A considerable amount of housebuilding has been taking place in London docklands. By 31 March 1987, 4,250 homes had been completed on sites prepared by the London Docklands Development Corporation, more than half of which were priced at or under £40,000. About 3,350 private homes are currently under construction on Docklands Development Corporation sites, and 2,350 have been built on non-development corporation sites, with about 2,050 under construction. The totals are 6,600 homes completed and 5,400 homes under construction.

The ordnance survey record of land use changes in 1986 shows that, nationally, 46 per cent. of land developed for residential use was previously developed or was vacant land in built-up areas. In the south-east, this proportion was 54 per cent. while in Greater London it reached 86 per cent. These figures illustrate the extent to which housing demand can be met within existing urban areas. I assure my hon. Friends of the strength of the Government's commitment towards the regeneration of the inner cities and making the best use of urban land.

Our achievements in the inner cities, and by way of the use of urban land and re-use of derelict land, will not, by themselves, provide adequate land to meet the housing and other development needs of the existing populations of counties in the south-east; and most projections show that that population will continue to grow. Other land will have to be found, but our firm view is that this can be achieved without serious damage to important environmental interests. This was explained in the regional strategic guidance set out in my right hon. Friend's letter of 19 June 1986 to the chairman of the south-east regional planning authorities, Lord Sandford.

Mr. Redwood

Is my hon. Friend aware that the current rate of development in London is still insufficient to prevent a net migration? Is she aware that she is agreeing with my hon. Friend the Member for Berkshire, East (Mr. MacKay) and me in saying that more can and should be done in the cities? We are looking for more urgency to get those thousands of acres in inner London back into housing use.

Mrs. Roe

That point has already been noted by my Department and by others involved in housing, as I am sure my hon. Friend is aware.

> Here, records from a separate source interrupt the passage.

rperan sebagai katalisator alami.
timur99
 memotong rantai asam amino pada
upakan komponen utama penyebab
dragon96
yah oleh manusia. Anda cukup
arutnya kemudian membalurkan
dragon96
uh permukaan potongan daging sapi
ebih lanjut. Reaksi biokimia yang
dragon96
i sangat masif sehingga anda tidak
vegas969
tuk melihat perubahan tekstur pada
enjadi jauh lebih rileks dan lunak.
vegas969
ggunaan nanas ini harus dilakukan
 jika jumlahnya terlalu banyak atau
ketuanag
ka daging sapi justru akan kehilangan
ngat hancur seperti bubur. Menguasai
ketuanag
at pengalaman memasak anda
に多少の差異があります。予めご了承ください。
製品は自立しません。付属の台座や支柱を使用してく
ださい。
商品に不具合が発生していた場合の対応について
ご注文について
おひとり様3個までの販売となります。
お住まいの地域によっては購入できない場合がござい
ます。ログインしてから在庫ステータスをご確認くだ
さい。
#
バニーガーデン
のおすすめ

The key to resolving the planning problems faced in central Berkshire is to complete the process of revising the structure plan, and I have already said that we shall do all that we can to speed this up. My hon. Friends may rest assured that all the representations that have been made will be most carefully considered, as will the panel's report and recommendations. When my right hon. Friend's modifications to the plan are published there will, of course, be an opportunity for comment on the modifications.

Mr. Andrew MacKay

Appeals are pending on which decisions might have to be made before the structure plan modifications are announced by the Secretary of State, and my hon. Friend the Member for Wokingham (Mr. Redwood) and I agree with the Minister that it would be unreasonable for everyone concerned if we delayed those appeals. We say that they should not be allowed pending the publication of the structure plan amendments. That is a very different matter, and that is what I want my hon. Friend to take on board.

Mrs. Roe

I have noted my hon. Friend's point carefully, but he will understand my position and the fact that I am unable to comment further.

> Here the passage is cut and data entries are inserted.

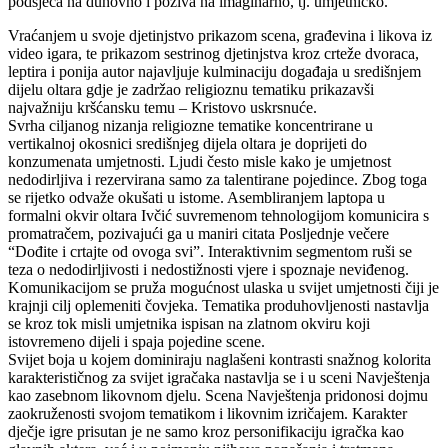
podsjeća na duhovno i poziva na imaginarno, tj. umjetničko.
Vraćanjem u svoje djetinjstvo prikazom scena, građevina i likova iz
video igara, te prikazom sestrinog djetinjstva kroz crteže dvoraca,
leptira i ponija autor najavljuje kulminaciju događaja u središnjem
dijelu oltara gdje je zadržao religioznu tematiku prikazavši
najvažniju kršćansku temu – Kristovo uskrsnuće.
Svrha ciljanog nizanja religiozne tematike koncentrirane u
vertikalnoj okosnici središnjeg dijela oltara je doprijeti do
konzumenata umjetnosti. Ljudi često misle kako je umjetnost
nedodirljiva i rezervirana samo za talentirane pojedince. Zbog toga
se rijetko odvaže okušati u istome. Asembliranjem laptopa u
formalni okvir oltara Ivčić suvremenom tehnologijom komunicira s
promatračem, pozivajući ga u maniri citata Posljednje večere
“Dođite i crtajte od ovoga svi”. Interaktivnim segmentom ruši se
teza o nedodirljivosti i nedostižnosti vjere i spoznaje neviđenog.
Komunikacijom se pruža mogućnost ulaska u svijet umjetnosti čiji je
krajnji cilj oplemeniti čovjeka. Tematika produhovljenosti nastavlja
se kroz tok misli umjetnika ispisan na zlatnom okviru koji
istovremeno dijeli i spaja pojedine scene.
Svijet boja u kojem dominiraju naglašeni kontrasti snažnog kolorita
karakterističnog za svijet igračaka nastavlja se i u sceni Navještenja
kao zasebnom likovnom djelu. Scena Navještenja pridonosi dojmu
zaokruženosti svojom tematikom i likovnim izričajem. Karakter
dječje igre prisutan je ne samo kroz personifikaciju igračka kao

The matters which have been raised in this debate are important. We fully understand the pressure for development in Berkshire in those areas outside the green belt and the areas of outstanding natural beauty. The essential task now is to set the right levels for future rates of development which are best for all the interests in the county.

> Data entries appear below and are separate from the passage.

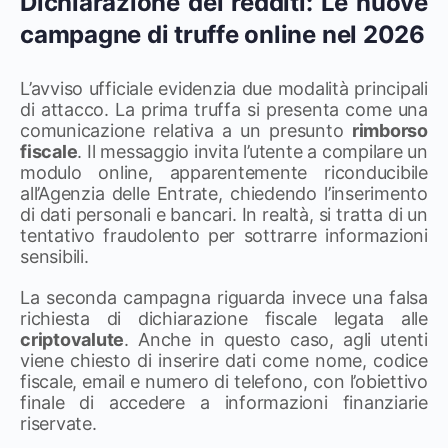
Dichiarazione dei redditi: Le nuove
campagne di truffe online nel 2026
L’avviso ufficiale evidenzia due modalità principali
di attacco. La prima truffa si presenta come una
comunicazione relativa a un presunto
rimborso
fiscale
. Il messaggio invita l’utente a compilare un
modulo online, apparentemente riconducibile
all’Agenzia delle Entrate, chiedendo l’inserimento
di dati personali e bancari. In realtà, si tratta di un
tentativo fraudolento per sottrarre informazioni
sensibili.
La seconda campagna riguarda invece una falsa
richiesta di dichiarazione fiscale legata alle
criptovalute
. Anche in questo caso, agli utenti
viene chiesto di inserire dati come nome, codice
fiscale, email e numero di telefono, con l’obiettivo
finale di accedere a informazioni finanziarie
riservate.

The difficulties being experienced in the administration of planning control in central Berkshire have been exacerbated by the length of the structure plan process. The development plan system is undoubtedly too cumbersome. It engages too many resources and is too slow both in the preparation and approval of plans. My right hon. Friend has published proposals in a Green Paper for a thorough revision of the system, and I am pleased to say that the response has shown general agreement that the system needs changing. I am sure that a more responsive development plan system would have gone a long way to avoiding the sort of problems now affecting Berkshire.